The third stage is where you design the lesson. You can find an understanding by design template for free available online if your district does not have a subscription to a host for your curricula online. On the same link, if you click on “Design Template with Descriptions,” it walks you through how to fill out the template appropriately. This is where the learning plan is determined with lesson objectives, activities, accommodations/modifications, etc.

UbD helps instructors aim to assist students achieve a deeper level of understanding. It promotes students not just to memorize information but to think critically and apply skills learned to various practical situations.

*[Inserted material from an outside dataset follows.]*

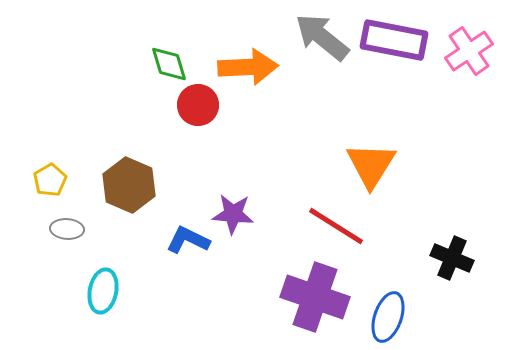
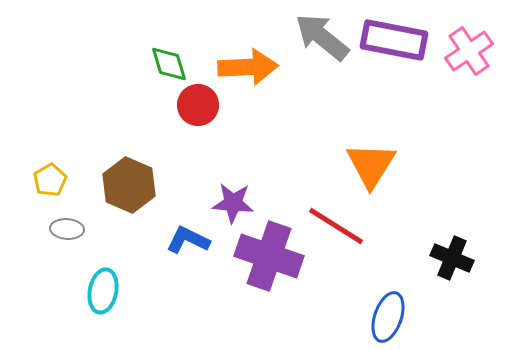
purple star: moved 11 px up
purple cross: moved 46 px left, 41 px up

To obtain a deeper understanding, students must learn to embrace challenges and learn from mistakes. Deep understanding gives students many valuable skills for life beyond the classroom.

Benefits of Understanding by Design

When teachers have tunnel vision and plan the lessons based on the activities and instruction, there is no focus on the output, or simply stated, the takeaway from the lesson. This can create the thought that teachers focus more on teaching than learning.

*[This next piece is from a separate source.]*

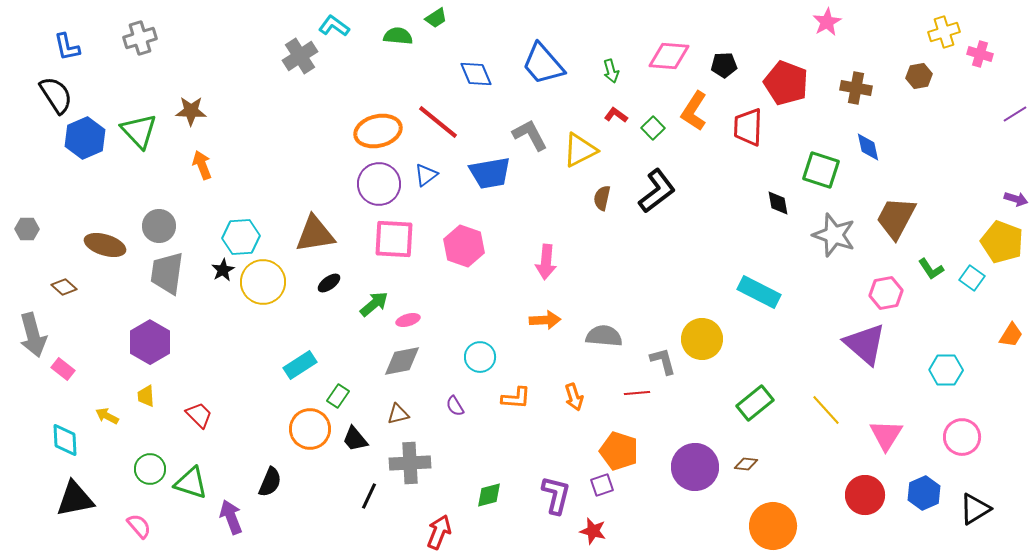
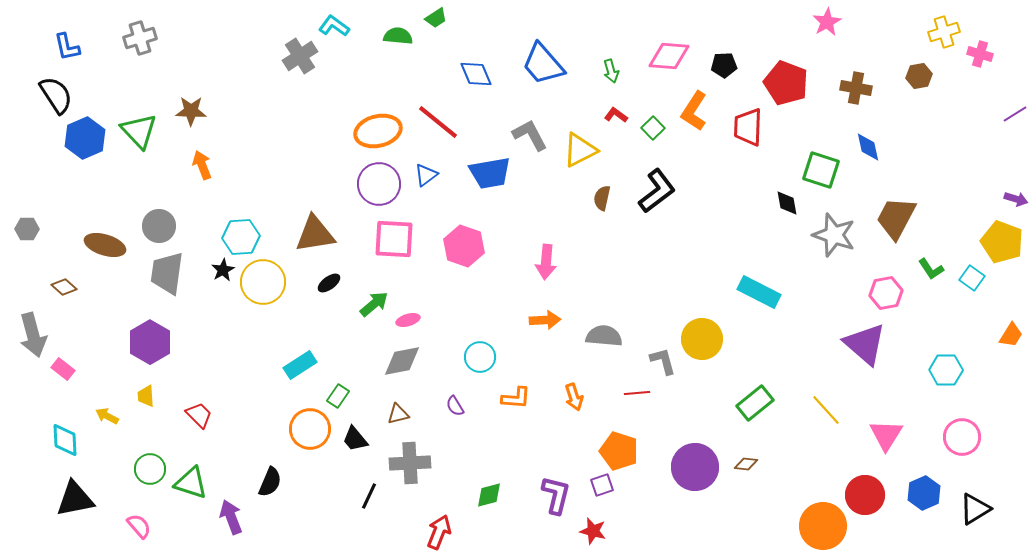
black diamond at (778, 203): moved 9 px right
orange circle at (773, 526): moved 50 px right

UbD establishes a purpose for learning and helps instructors to determine what they want the students to learn and then create the path to get there. Aligning the assessments to the learning goals greatly benefits the students, as it eliminates the “fluff.” There is a purpose to each task in class; more importantly, the purpose is understood by the students.

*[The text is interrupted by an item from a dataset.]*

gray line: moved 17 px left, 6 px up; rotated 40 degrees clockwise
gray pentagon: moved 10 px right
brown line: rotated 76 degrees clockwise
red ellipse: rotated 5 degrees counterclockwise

This approach can also be beneficial for instructors as they can determine the necessary materials to achieve learning goals. Developing assessments before the learning plan can give a better scope of what information and skills need to be addressed and how to do that. It helps teachers to use their instructional time more effectively and efficiently.

Putting Understanding by Design into Practice

This can be put into practice in any subject area. Let’s take math, for example. In stage one, I am planning for the desired outcomes.

Big Idea

For instance, if I am teaching a Place Value Unit in fifth grade math, my big idea would be: The base ten numeration system is a scheme for recording numbers using the digits zero to nine, groups of ten, and place value.

Essential Question

My essential question would be: How are whole numbers and decimals written, compared, and ordered? This is what the students should be able to answer when the unit is completed. There may be other components included in this first stage, but most importantly, you want to plan the learning goals for your students.

Assessments

In stage two, I will pinpoint the assessments that will be used to determine whether the learning goals were met. For example, you might use a unit test, quiz, projects, etc. I always used a Unit Test for this unit and a project that encouraged creativity while demonstrating the knowledge of writing, comparing, and ordering whole numbers and decimals. It is also important to include other informal assessments such as skills checks to determine how to target individual student needs as you move through the learning plan.

Learning Plan

In stage three, the learning plan is created. This is where you determine the objectives, materials/resources, accommodations/modifications, and the skills/knowledge that will be acquired. This is also where you will plan your daily lessons to help your students reach their learning goals.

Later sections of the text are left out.